Over the past year, I have been exploring my relationship with sound and hearing as part of my Develop Your Creative Practice project kindly supported by the Arts Council England. It has been a wonderful experience and it has encouraged me to consider how our other senses interpret sound. Especially after speaking to Dame Evelyn Glennie who spoke about “Feeling Sound”. This thought sparked me to consider what role vibrations play in a person’s enjoyment of “hearing” music. I wanted to know whether Haptic Technology (a tactile feedback technology that uses the sense of touch by applying forces, vibrations, or motions to the user – think of a vibrating game controller) could be used in live performance to give a physical sensation of sound. I previously obtained a WOOJER Vest Edge as a donation from the brand towards my research.
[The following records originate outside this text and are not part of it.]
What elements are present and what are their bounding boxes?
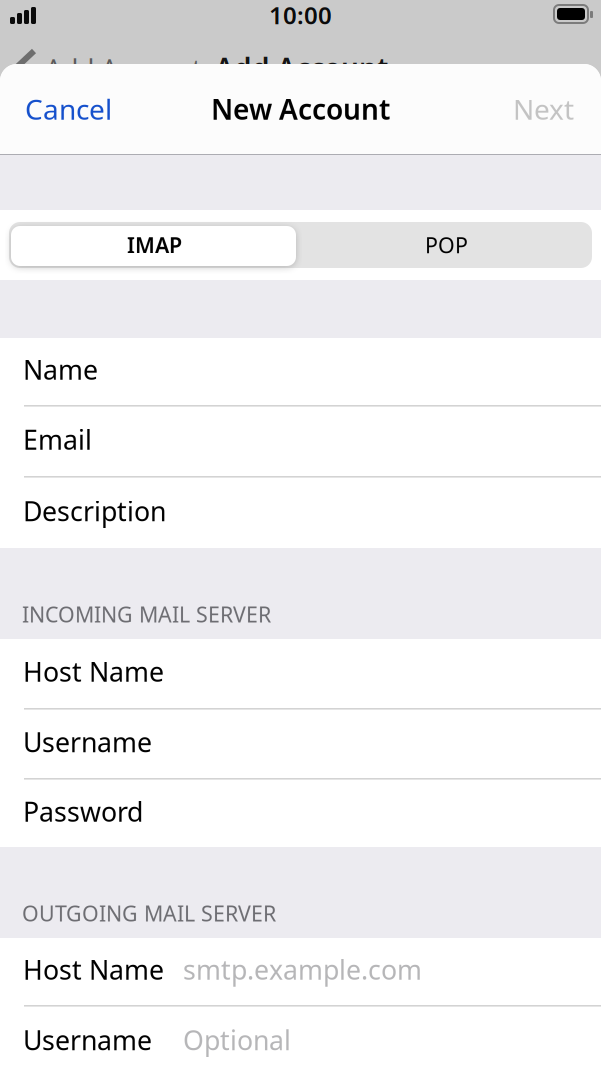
staticText: Host Name [23, 654, 164, 689]
staticText: 10:00 [269, 0, 332, 31]
button[interactable]: Username [0, 1007, 601, 1070]
button[interactable]: IMAP [9, 222, 300, 268]
button[interactable]: Username [0, 710, 601, 778]
staticText: Host Name [23, 952, 164, 987]
button[interactable]: Next [474, 77, 574, 141]
button[interactable]: POP [301, 222, 592, 268]
staticText: Username [23, 724, 152, 760]
button[interactable]: Name [0, 338, 601, 405]
staticText: OUTGOING MAIL SERVER [22, 899, 276, 927]
staticText: Add Account [45, 51, 202, 87]
staticText: Next [513, 90, 574, 128]
staticText: Optional [183, 1022, 291, 1058]
staticText: Cancel [25, 90, 112, 128]
staticText: Password [23, 794, 143, 829]
staticText: INCOMING MAIL SERVER [22, 600, 271, 628]
staticText: Email [23, 422, 92, 457]
button[interactable]: Host Name [0, 938, 601, 1005]
button[interactable]: Email [0, 407, 601, 476]
staticText: POP [425, 231, 468, 259]
button[interactable]: Host Name [0, 639, 601, 708]
staticText: Add Account [215, 49, 388, 87]
staticText: Username [23, 1022, 152, 1058]
button[interactable]: Password [0, 780, 601, 847]
staticText: New Account [211, 90, 390, 128]
staticText: Description [23, 493, 166, 529]
button[interactable]: Cancel [25, 77, 145, 141]
staticText: IMAP [127, 231, 182, 259]
button[interactable]: Description [0, 478, 601, 548]
staticText: smtp.example.com [183, 952, 422, 987]
staticText: Name [23, 352, 98, 387]
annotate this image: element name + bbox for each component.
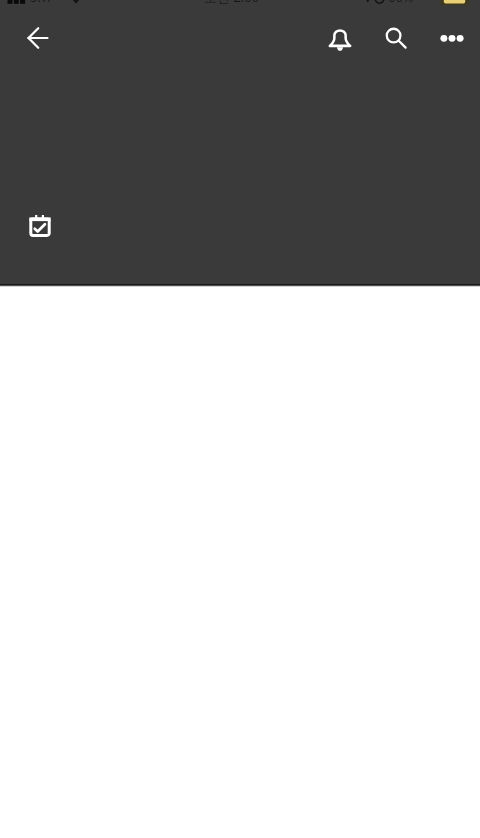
button[interactable]: Notifications bbox=[316, 16, 364, 64]
button[interactable]: Search bbox=[372, 14, 420, 62]
button[interactable]: Event date bbox=[15, 201, 63, 249]
button[interactable]: Back bbox=[14, 14, 62, 62]
button[interactable]: More options bbox=[428, 14, 476, 62]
I first contacted Woojer to collaborate as I was interested to see whether this jacket, which provides 360 degrees of sensory immersion by delivering vibrations across the upper half of your body in reaction to music, would enable an audience to hear live music differently. A way that could bridge the gap between silence and stimulation. The product was originally designed as a companion to improve one’s enjoyment of Gaming, Movies, Pre-Recorded Music, and Virtual Reality.
At first, I explored the Woojer Vest Edge’s capabilities with the consideration that the audience could wear a vest to enhance their experience of the live performance. However, after observing my target audience, children, in classroom activity and as audience members during the primary school tour with Scottish Opera, I wondered whether this style of audience participation would be too overwhelming. I also considered – how on earth would I find the funding to source 30 jackets so that a full classroom could have the same experience. Deep pockets anyone? Only joking.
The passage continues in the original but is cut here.